*What to produce*
Output every entry exactly as written, skipping any pictures.

*Dataset excerpts*
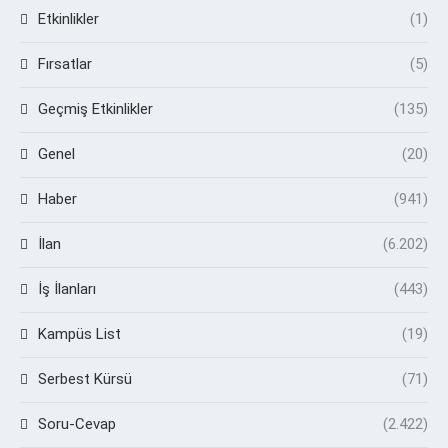
Etkinlikler
(1)
Fırsatlar
(5)
Geçmiş Etkinlikler
(135)
Genel
(20)
Haber
(941)
İlan
(6.202)
İş İlanları
(443)
Kampüs List
(19)
Serbest Kürsü
(71)
Soru-Cevap
(2.422)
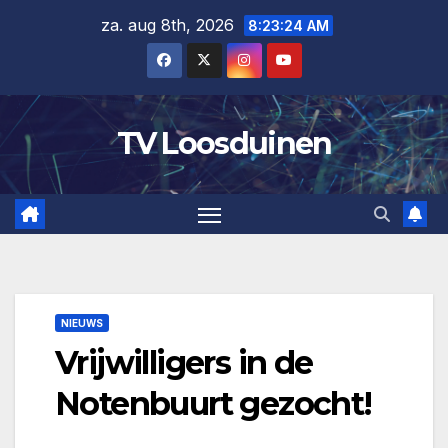
Ga
za. aug 8th, 2026
8:23:24 AM
naar
de
inhoud
TV Loosduinen
NIEUWS
Vrijwilligers in de
Notenbuurt gezocht!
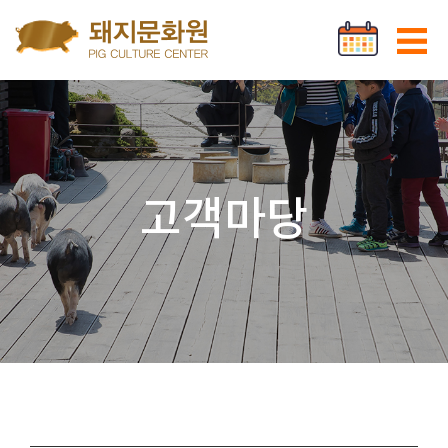
Go to content
로그인
회원가입
고객마당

*Response box*
Etkinlikler
(1)
Fırsatlar
(5)
Geçmiş Etkinlikler
(135)
Genel
(20)
Haber
(941)
İlan
(6.202)
İş İlanları
(443)
Kampüs List
(19)
Serbest Kürsü
(71)
Soru-Cevap
(2.422)
Ga
za. aug 8th, 2026
8:23:24 AM
naar
de
inhoud
TV Loosduinen
NIEUWS
Vrijwilligers in de
Notenbuurt gezocht!
Go to content
로그인
회원가입
고객마당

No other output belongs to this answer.